### Your instructions
Whenever a line of the entries below holds the string "Site", copy that line and return it.

Top of Given data

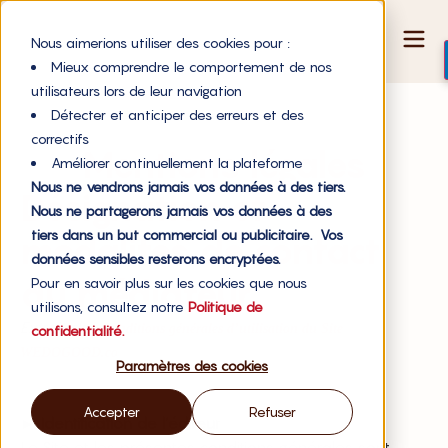
Nous aimerions utiliser des cookies pour :
Mieux comprendre le comportement de nos
utilisateurs lors de leur navigation
Détecter et anticiper des erreurs et des
correctifs
Mentions légales
Améliorer continuellement la plateforme
Nous ne vendrons jamais vos données à des tiers.
Désignation et
Nous ne partagerons jamais vos données à des
tiers dans un but commercial ou publicitaire. Vos
modalités de contact
données sensibles resterons encryptées.
du médiateur
Pour en savoir plus sur les cookies que nous
utilisons, consultez notre
Politique de
Extrait des
Conditions générales d’utilisation du Site
confidentialité.
WEDOGOOD.co
Paramètres des cookies
Accepter
Refuser
►
Identification de l’éditeur
Le Site et les présentes conditions générales sont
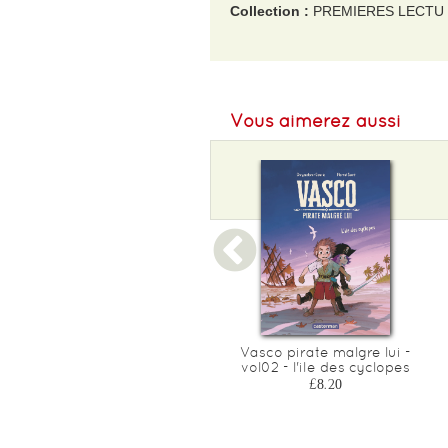
Collection :
PREMIERES LECTU
EAN :
9782080437372
Poids :
250 g
Vous aimerez aussi
Ma pire semaine - t05 - ma
Vasco pirate malgre lui -
pire semaine 05 - vendredi
vol02 - l'ile des cyclopes
£7.70
£8.20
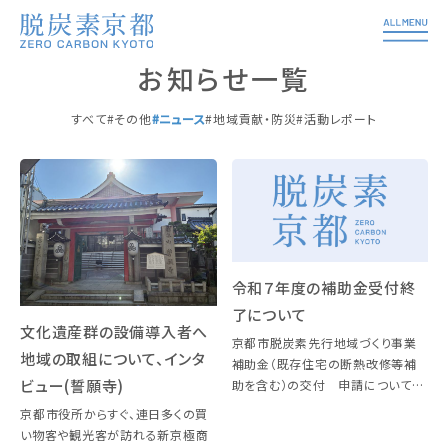
お知らせ一覧
すべて
その他
ニュース
地域貢献・防災
活動レポート
令和７年度の補助金受付終
了について
文化遺産群の設備導入者へ
京都市脱炭素先行地域づくり事業
地域の取組について、インタ
補助金（既存住宅の断熱改修等補
ビュー(誓願寺)
助を含む）の交付 申請について
は、令和７年12月26日（金）をもって
京都市役所からすぐ、連日多くの買
令和７年度の受付を終了しました。
い物客や観光客が訪れる新京極商
令和８年度の補助金については、詳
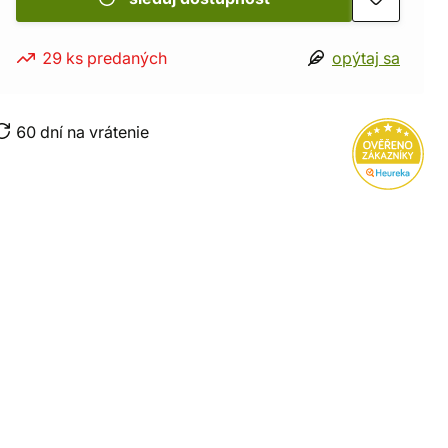
29 ks predaných
opýtaj sa
60 dní na vrátenie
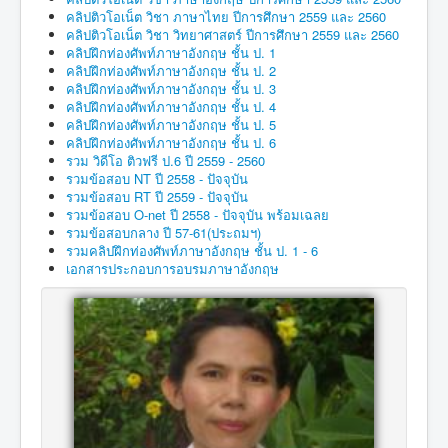
คลิปติวโอเน็ต วิชา ภาษาไทย ปีการศึกษา 2559 และ 2560
คลิปติวโอเน็ต วิชา วิทยาศาสตร์ ปีการศึกษา 2559 และ 2560
คลิปฝึกท่องศัพท์ภาษาอังกฤษ ชั้น ป. 1
คลิปฝึกท่องศัพท์ภาษาอังกฤษ ชั้น ป. 2
คลิปฝึกท่องศัพท์ภาษาอังกฤษ ชั้น ป. 3
คลิปฝึกท่องศัพท์ภาษาอังกฤษ ชั้น ป. 4
คลิปฝึกท่องศัพท์ภาษาอังกฤษ ชั้น ป. 5
คลิปฝึกท่องศัพท์ภาษาอังกฤษ ชั้น ป. 6
รวม วิดีโอ ติวฟรี ป.6 ปี 2559 - 2560
รวมข้อสอบ NT ปี 2558 - ปัจจุบัน
รวมข้อสอบ RT ปี 2559 - ปัจจุบัน
รวมข้อสอบ O-net ปี 2558 - ปัจจุบัน พร้อมเฉลย
รวมข้อสอบกลาง ปี 57-61(ประถมฯ)
รวมคลิปฝึกท่องศัพท์ภาษาอังกฤษ ชั้น ป. 1 - 6
เอกสารประกอบการอบรมภาษาอังกฤษ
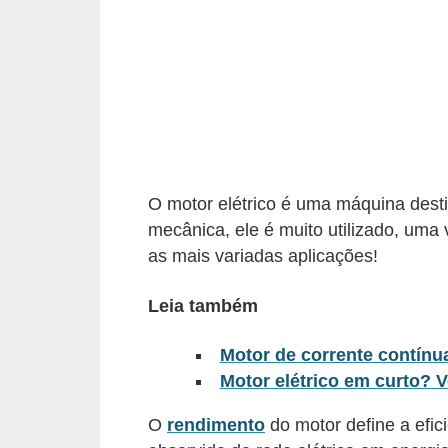
c
o
s
C
o
m
p
O motor elétrico é uma máquina desti
mecânica, ele é muito utilizado, uma
o
as mais variadas aplicações!
n
e
Leia também
n
t
Motor de corrente contínua
Motor elétrico em curto? V
e
s
O
rendimento
do motor define a efic
e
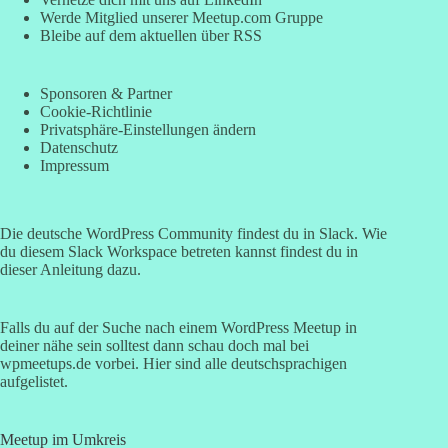
Werde Mitglied unserer Meetup.com Gruppe
Bleibe auf dem aktuellen über RSS
Sponsoren & Partner
Cookie-Richtlinie
Privatsphäre-Einstellungen ändern
Datenschutz
Impressum
Die deutsche WordPress Community findest du in Slack. Wie
du diesem
Slack Workspace betreten kannst findest du in
dieser Anleitung
dazu.
Falls du auf der Suche nach einem WordPress Meetup in
deiner nähe sein solltest dann schau doch mal bei
wpmeetups.de
vorbei. Hier sind alle deutschsprachigen
aufgelistet.
Meetup im Umkreis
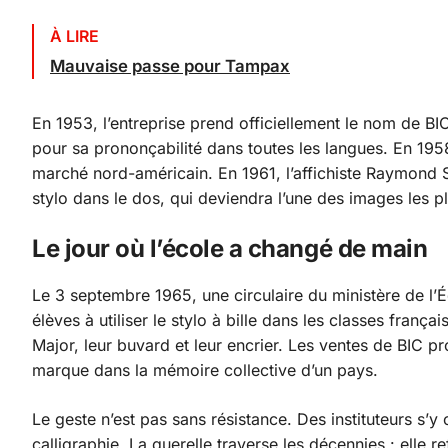
À LIRE
Mauvaise passe pour Tampax
En 1953, l’entreprise prend officiellement le nom de B
pour sa prononçabilité dans toutes les langues. En 19
marché nord-américain. En 1961, l’affichiste Raymond Sa
stylo dans le dos, qui deviendra l’une des images les 
Le jour où l’école a changé de main
Le 3 septembre 1965, une circulaire du ministère de l’É
élèves à utiliser le stylo à bille dans les classes franç
Major, leur buvard et leur encrier. Les ventes de BIC 
marque dans la mémoire collective d’un pays.
Le geste n’est pas sans résistance. Des instituteurs s’y 
calligraphie. La querelle traverse les décennies : elle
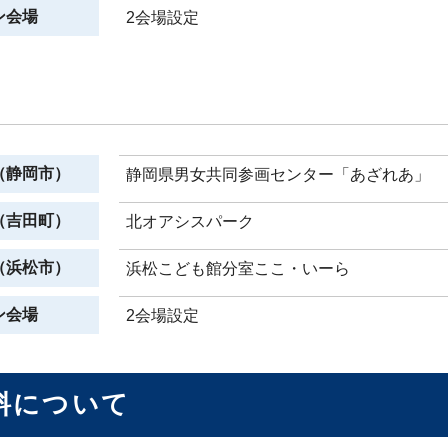
ン会場
2会場設定
（静岡市）
静岡県男女共同参画センター「あざれあ」
（吉田町）
北オアシスパーク
（浜松市）
浜松こども館分室ここ・いーら
ン会場
2会場設定
料について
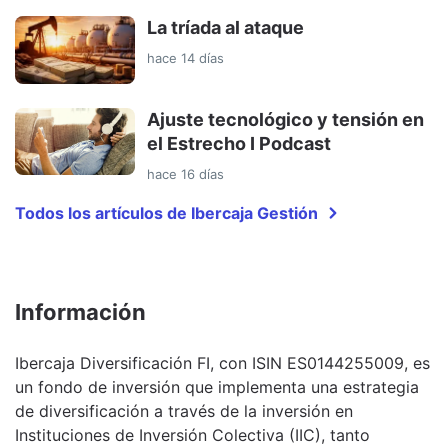
La tríada al ataque
hace 14 días
Ajuste tecnológico y tensión en
el Estrecho I Podcast
hace 16 días
Todos los artículos de Ibercaja Gestión
Información
Ibercaja Diversificación FI, con ISIN ES0144255009, es
un fondo de inversión que implementa una estrategia
de diversificación a través de la inversión en
Instituciones de Inversión Colectiva (IIC), tanto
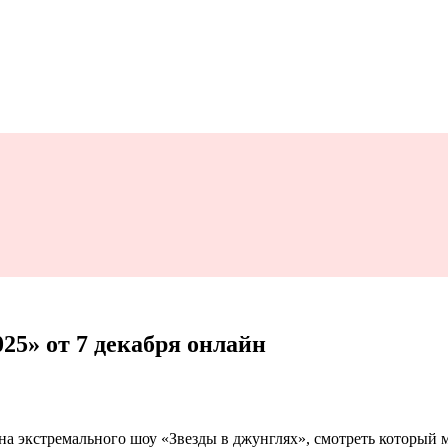
25» от 7 декабря онлайн
она экстремального шоу «Звезды в джунглях», смотреть который 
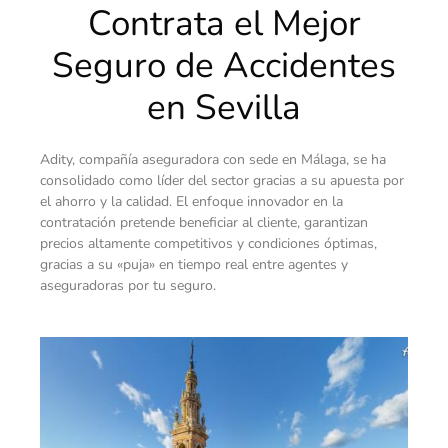
Contrata el Mejor
Seguro de Accidentes
en Sevilla
Adity, compañía aseguradora con sede en Málaga, se ha
consolidado como líder del sector gracias a su apuesta por
el ahorro y la calidad. El enfoque innovador en la
contratación pretende beneficiar al cliente, garantizan
precios altamente competitivos y condiciones óptimas,
gracias a su «puja» en tiempo real entre agentes y
aseguradoras por tu seguro.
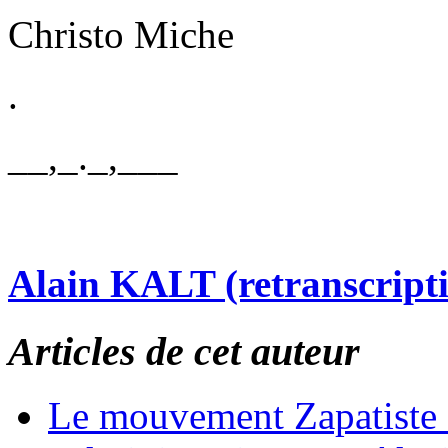
Christo Miche
.
__,_._,___
Alain KALT (retranscript
Articles de cet auteur
Le mouvement Zapatiste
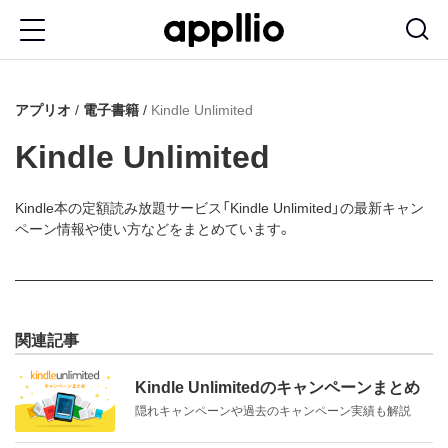
メ
イ
ン
アプリオ
電子書籍
Kindle Unlimited
コ
ン
Kindle Unlimited
テ
ン
Kindle本の定額読み放題サービス「Kindle Unlimited」の最新キャン
ペーン情報や使い方などをまとめています。
ツ
に
移
動
関連記事
Kindle Unlimitedのキャンペーンまとめ
隠れキャンペーンや過去のキャンペーン実績も解説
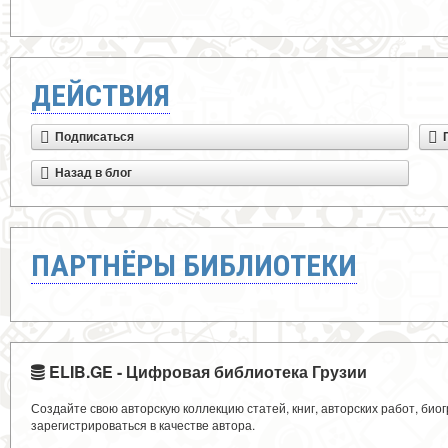
ДЕЙСТВИЯ
Подписаться
Назад в блог
ПАРТНЁРЫ БИБЛИОТЕКИ
ELIB.GE - Цифровая библиотека Грузии
Создайте свою авторскую коллекцию статей, книг, авторских работ, би
зарегистрироваться в качестве автора.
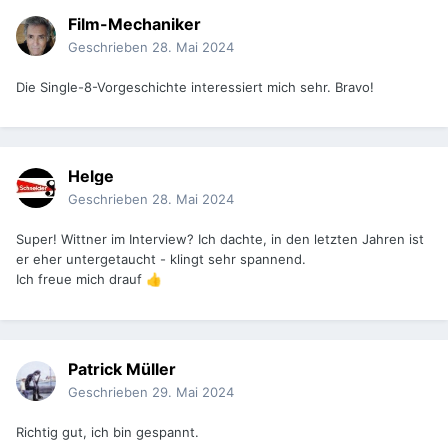
Film-Mechaniker
Geschrieben
28. Mai 2024
Die Single-8-Vorgeschichte interessiert mich sehr. Bravo!
Helge
Geschrieben
28. Mai 2024
Super! Wittner im Interview? Ich dachte, in den letzten Jahren ist
er eher untergetaucht - klingt sehr spannend.
Ich freue mich drauf
👍
Patrick Müller
Geschrieben
29. Mai 2024
Richtig gut, ich bin gespannt.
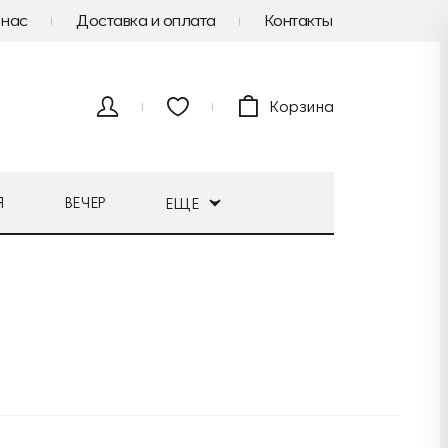
 нас
Доставка и оплата
Контакты
Корзина
Я
ВЕЧЕР
ЕЩЕ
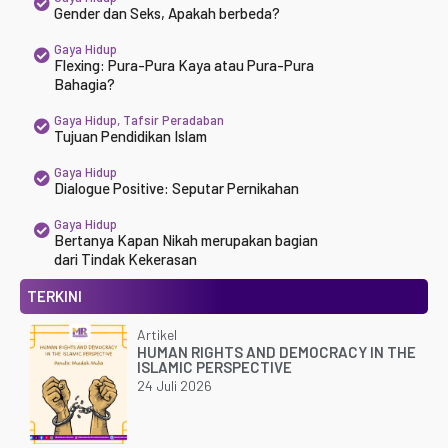
Gender dan Seks, Apakah berbeda?
Gaya Hidup
Flexing: Pura-Pura Kaya atau Pura-Pura
Bahagia?
Gaya Hidup
,
Tafsir Peradaban
Tujuan Pendidikan Islam
Gaya Hidup
Dialogue Positive: Seputar Pernikahan
Gaya Hidup
Bertanya Kapan Nikah merupakan bagian
dari Tindak Kekerasan
TERKINI
Artikel
HUMAN RIGHTS AND DEMOCRACY IN THE
ISLAMIC PERSPECTIVE
24 Juli 2026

Bottom of Given data

### Task answer
Conditions générales d’utilisation du Site
Le Site et les présentes conditions générales sont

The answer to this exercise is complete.